**TASK PROMPT**
Show the lines below that contain the string "director".

[Records excerpted from a collection]

------------------------------------------------------------------------

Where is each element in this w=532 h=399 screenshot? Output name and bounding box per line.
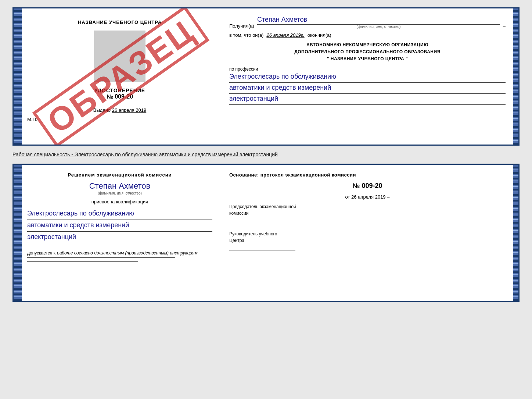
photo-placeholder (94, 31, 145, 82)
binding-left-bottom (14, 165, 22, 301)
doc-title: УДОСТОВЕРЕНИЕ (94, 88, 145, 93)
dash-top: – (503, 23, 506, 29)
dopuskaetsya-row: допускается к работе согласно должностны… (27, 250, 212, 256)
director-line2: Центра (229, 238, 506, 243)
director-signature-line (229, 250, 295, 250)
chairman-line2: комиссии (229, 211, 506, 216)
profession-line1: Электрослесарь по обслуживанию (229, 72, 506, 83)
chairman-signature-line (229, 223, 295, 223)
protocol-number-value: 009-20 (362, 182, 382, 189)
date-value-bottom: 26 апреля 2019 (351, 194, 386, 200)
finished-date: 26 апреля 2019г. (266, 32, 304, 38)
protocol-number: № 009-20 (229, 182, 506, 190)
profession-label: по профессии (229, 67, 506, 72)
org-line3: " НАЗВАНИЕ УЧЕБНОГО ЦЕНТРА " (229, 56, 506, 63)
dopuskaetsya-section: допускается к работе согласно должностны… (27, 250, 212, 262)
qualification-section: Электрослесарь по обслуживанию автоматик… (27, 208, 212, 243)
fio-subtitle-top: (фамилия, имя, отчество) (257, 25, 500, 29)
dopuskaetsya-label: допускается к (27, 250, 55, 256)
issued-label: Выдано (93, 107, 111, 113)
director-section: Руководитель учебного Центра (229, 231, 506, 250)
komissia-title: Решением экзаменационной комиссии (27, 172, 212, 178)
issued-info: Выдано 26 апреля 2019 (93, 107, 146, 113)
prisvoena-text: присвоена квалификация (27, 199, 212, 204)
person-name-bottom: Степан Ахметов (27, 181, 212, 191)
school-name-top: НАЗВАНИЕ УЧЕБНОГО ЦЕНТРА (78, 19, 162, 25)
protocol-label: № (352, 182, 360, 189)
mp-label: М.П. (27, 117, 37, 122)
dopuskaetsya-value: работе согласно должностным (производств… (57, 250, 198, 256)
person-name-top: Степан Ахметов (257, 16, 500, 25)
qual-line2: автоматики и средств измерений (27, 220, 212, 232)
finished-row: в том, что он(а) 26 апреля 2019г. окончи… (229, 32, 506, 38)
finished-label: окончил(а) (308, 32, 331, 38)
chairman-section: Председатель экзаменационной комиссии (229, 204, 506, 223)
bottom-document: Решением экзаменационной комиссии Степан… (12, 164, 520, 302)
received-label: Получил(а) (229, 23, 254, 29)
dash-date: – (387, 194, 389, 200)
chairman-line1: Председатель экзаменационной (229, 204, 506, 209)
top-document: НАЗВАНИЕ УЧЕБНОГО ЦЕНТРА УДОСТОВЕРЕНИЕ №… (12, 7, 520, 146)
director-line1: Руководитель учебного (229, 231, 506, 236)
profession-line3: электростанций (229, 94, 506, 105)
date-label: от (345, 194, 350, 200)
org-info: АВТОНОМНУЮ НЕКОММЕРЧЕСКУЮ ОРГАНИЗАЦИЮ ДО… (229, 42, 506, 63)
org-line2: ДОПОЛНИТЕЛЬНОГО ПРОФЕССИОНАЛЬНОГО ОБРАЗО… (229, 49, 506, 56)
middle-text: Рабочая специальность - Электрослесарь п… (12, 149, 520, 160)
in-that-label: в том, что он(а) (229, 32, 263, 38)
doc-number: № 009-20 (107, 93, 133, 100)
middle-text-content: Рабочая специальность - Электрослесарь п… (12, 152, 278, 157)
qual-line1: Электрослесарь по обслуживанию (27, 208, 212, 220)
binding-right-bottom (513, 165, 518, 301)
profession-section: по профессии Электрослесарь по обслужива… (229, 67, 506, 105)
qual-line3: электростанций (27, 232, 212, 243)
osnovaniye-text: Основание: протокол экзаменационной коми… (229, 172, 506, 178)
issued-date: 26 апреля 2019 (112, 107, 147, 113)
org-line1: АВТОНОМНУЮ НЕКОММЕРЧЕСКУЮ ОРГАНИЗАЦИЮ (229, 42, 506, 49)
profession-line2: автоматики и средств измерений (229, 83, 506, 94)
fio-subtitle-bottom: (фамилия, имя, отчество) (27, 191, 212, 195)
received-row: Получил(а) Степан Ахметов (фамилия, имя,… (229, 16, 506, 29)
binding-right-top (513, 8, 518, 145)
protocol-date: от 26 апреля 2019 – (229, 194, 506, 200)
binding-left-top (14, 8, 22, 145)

------------------------------------------------------------------------

**ANSWER SECTION**
director-line2: Центра (229, 238, 506, 243)
director-signature-line (229, 250, 295, 250)
director-section: Руководитель учебного Центра (229, 231, 506, 250)
director-line1: Руководитель учебного (229, 231, 506, 236)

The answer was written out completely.